F.9.3 Virtual Circuit (Node-to-Node) Traffic
To isolate virtual circuit traffic between a specific pair of nodes,
capture packets in which the LAN header contains:
- The protocol type 60--07
- The destination SCS address
- The source SCS address
You can further isolate virtual circuit traffic between a specific pair
of nodes to a specific LAN segment by capturing the following
additional information from the DX header:
- The cluster group code specific to that OpenVMS Cluster
- The destination SCS transport address
- The source SCS transport address
Reference: See Sections F.7.2 and
F.7.5 for LAN and DX header information.
F.9.4 Channel (LAN Adapter--to--LAN Adapter) Traffic
To isolate channel information, capture all packet information on every
channel between LAN adapters. The DX header contains information useful
for diagnosing heavy communication traffic between a pair of LAN
adapters. Capture packets in which the LAN header contains:
- The destination LAN adapter address
- The source LAN adapter address
Because nodes can use multiple LAN adapters, specifying the source and
destination LAN addresses may not capture all of the traffic for the
node. Therefore, you must specify a channel as the source LAN address
and the destination LAN address in order to isolate traffic on a
specific channel.
Reference: See Section F.7.2 for information about the
LAN header.
F.9.5 Channel Control Traffic
To isolate channel control traffic, capture packets in which:
- The LAN header contains the the protocol type 60--07.
- The CC header datagram flags byte (the TR/CC flag, bit <7>)
is set to 1.
Reference: See Sections F.7.2 and
F.7.6 for a description of the LAN and CC headers.
F.9.6 Transport Data
To isolate transport data, capture packets in which:
- The LAN header contains the the protocol type 60--07.

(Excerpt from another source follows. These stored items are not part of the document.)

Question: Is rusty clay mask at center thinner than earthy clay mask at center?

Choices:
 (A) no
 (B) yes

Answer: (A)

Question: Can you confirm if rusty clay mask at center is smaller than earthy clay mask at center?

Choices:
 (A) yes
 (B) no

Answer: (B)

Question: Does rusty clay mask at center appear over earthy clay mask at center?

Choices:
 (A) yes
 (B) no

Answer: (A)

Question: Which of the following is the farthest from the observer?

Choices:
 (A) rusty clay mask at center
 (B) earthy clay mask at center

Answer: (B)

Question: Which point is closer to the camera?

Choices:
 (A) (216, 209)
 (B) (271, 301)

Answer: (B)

- The TR header datagram flags byte (the TR/CC flag, bit <7>)
is set to 0.
Reference: See Sections F.7.2 and
F.7.7 for a description of the LAN and TR headers.
F.10 Setting Up an HP 4972A LAN Protocol Analyzer
The HP 4972A LAN Protocol Analyzer, available from the Hewlett-Packard
Company, is highlighted here because it meets all of the requirements
listed in Section F.8. However, the HP 4972A LAN Protocol Analyzer is
merely representative of the type of product useful for LAN network
troubleshooting.
Note: Use of this particular product as an example
here should not be construed as a specific purchase requirement or
endorsement.
This section provides some examples of how to set up the HP 4972A LAN
Protocol Analyzer to troubleshoot the local area OpenVMS Cluster system
protocol for channel formation and retransmission problems.

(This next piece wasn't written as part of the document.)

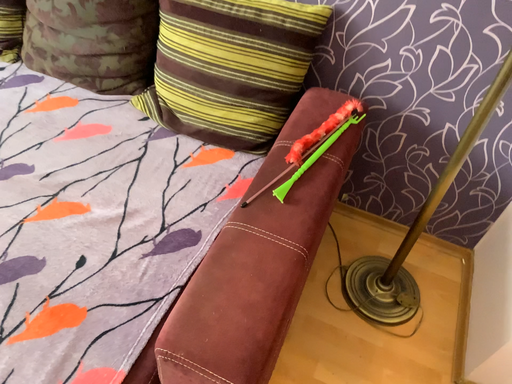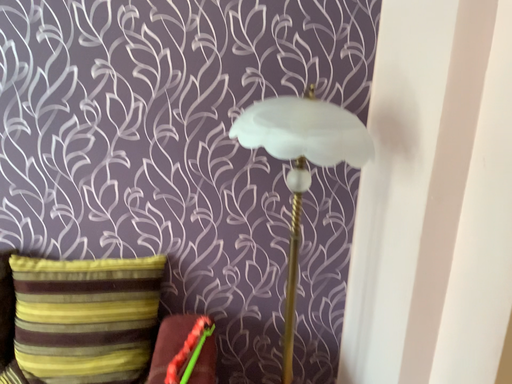 Question: Which way did the camera rotate in the video?

Choices:
 (A) rotated right
 (B) rotated left

Answer: (A)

F.10.1 Analyzing Channel Formation Problems
If you have a LAN protocol analyzer, you can set up filters to capture
data related to the channel control header (described in Section F.7.6).
You can trigger the LAN analyzer by using the following datagram fields:
- Protocol type set to 60--07 hexadecimal
- Correct cluster group number
- TR/CC flag set to 1
Then look for the HELLO, CCSTART, VERF, and VACK datagrams in the
captured data. The CCSTART, VERF, VACK, and SOLICIT_SRV datagrams
should have the AUTHORIZE bit (bit <4>) set in the CC flags byte.
Additionally, these messages should contain the scrambled cluster
password (nonzero authorization field). You can find the scrambled
cluster password and the cluster group number in the first four
longwords of SYS$SYSTEM:CLUSTER_AUTHORIZE.DAT file.
Reference: See Sections F.9.3 through
F.9.5 for additional data isolation techniques.
F.10.2 Analyzing Retransmission Problems
Using a LAN analyzer, you can trace datagrams as they travel across an
OpenVMS Cluster system, as described in Table F-12.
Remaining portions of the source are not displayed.